EXERCISE PROMPT: I'd ask you to write out the lines below exactly, with no images.

DATA SHOWN Block Start

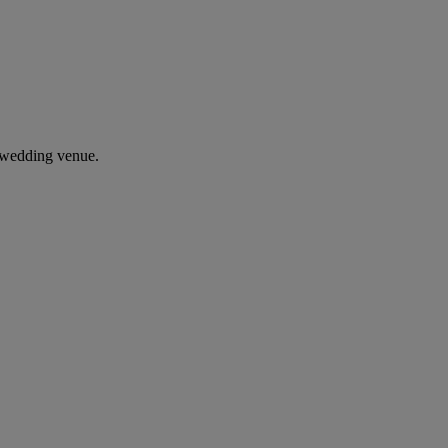
 wedding venue.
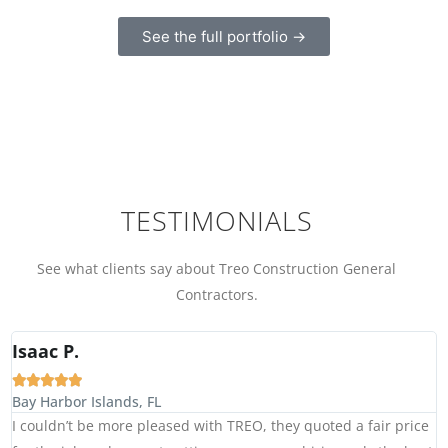
See the full portfolio →
TESTIMONIALS
See what clients say about Treo Construction General
Contractors.
Isaac P.





Bay Harbor Islands, FL
I couldn’t be more pleased with TREO, they quoted a fair price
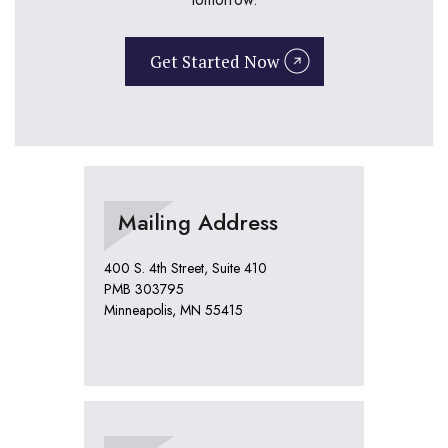
Get Started Now
Mailing Address
400 S. 4th Street, Suite 410
PMB 303795
Minneapolis, MN 55415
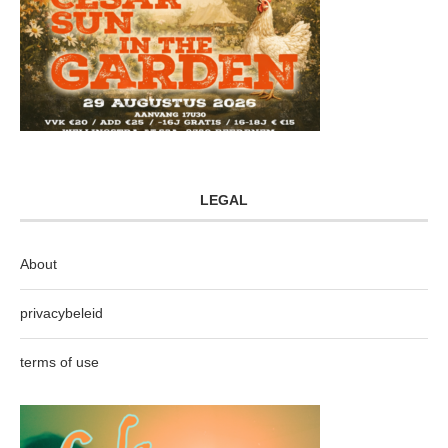
LEGAL
About
privacybeleid
terms of use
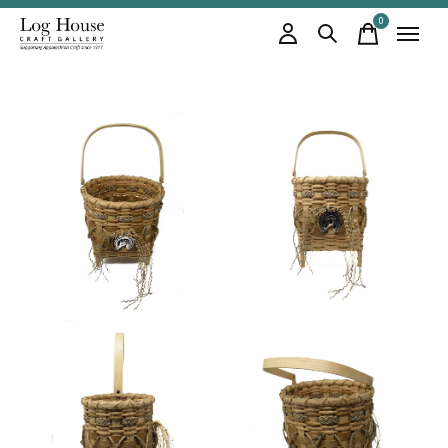
0
items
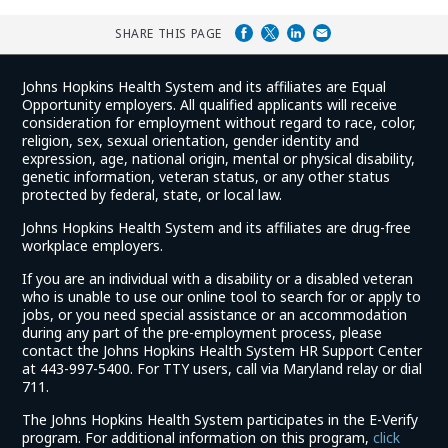
SHARE THIS PAGE
Johns Hopkins Health System and its affiliates are Equal
Opportunity employers. All qualified applicants will receive
consideration for employment without regard to race, color,
religion, sex, sexual orientation, gender identity and
expression, age, national origin, mental or physical disability,
genetic information, veteran status, or any other status
protected by federal, state, or local law.
Johns Hopkins Health System and its affiliates are drug-free
workplace employers.
If you are an individual with a disability or a disabled veteran
who is unable to use our online tool to search for or apply to
jobs, or you need special assistance or an accommodation
during any part of the pre-employment process, please
contact the Johns Hopkins Health System HR Support Center
at 443-997-5400. For TTY users, call via Maryland relay or dial
711.
The Johns Hopkins Health System participates in the E-Verify
program. For additional information on this program,
click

DATA SHOWN Block End

ANSWER BOX:
 wedding venue.
See the full portfolio →
TESTIMONIALS
See what clients say about Treo Construction General
Contractors.
Isaac P.





Bay Harbor Islands, FL
I couldn’t be more pleased with TREO, they quoted a fair price
Get Started Now
Mailing Address
400 S. 4th Street, Suite 410
PMB 303795
Minneapolis, MN 55415
LEGAL
About
privacybeleid
terms of use
0
items
SHARE THIS PAGE
Johns Hopkins Health System and its affiliates are Equal
Opportunity employers. All qualified applicants will receive
consideration for employment without regard to race, color,
religion, sex, sexual orientation, gender identity and
expression, age, national origin, mental or physical disability,
genetic information, veteran status, or any other status
protected by federal, state, or local law.
Johns Hopkins Health System and its affiliates are drug-free
workplace employers.
If you are an individual with a disability or a disabled veteran
who is unable to use our online tool to search for or apply to
jobs, or you need special assistance or an accommodation
during any part of the pre-employment process, please
contact the Johns Hopkins Health System HR Support Center
at 443-997-5400. For TTY users, call via Maryland relay or dial
711.
The Johns Hopkins Health System participates in the E-Verify
program. For additional information on this program,
click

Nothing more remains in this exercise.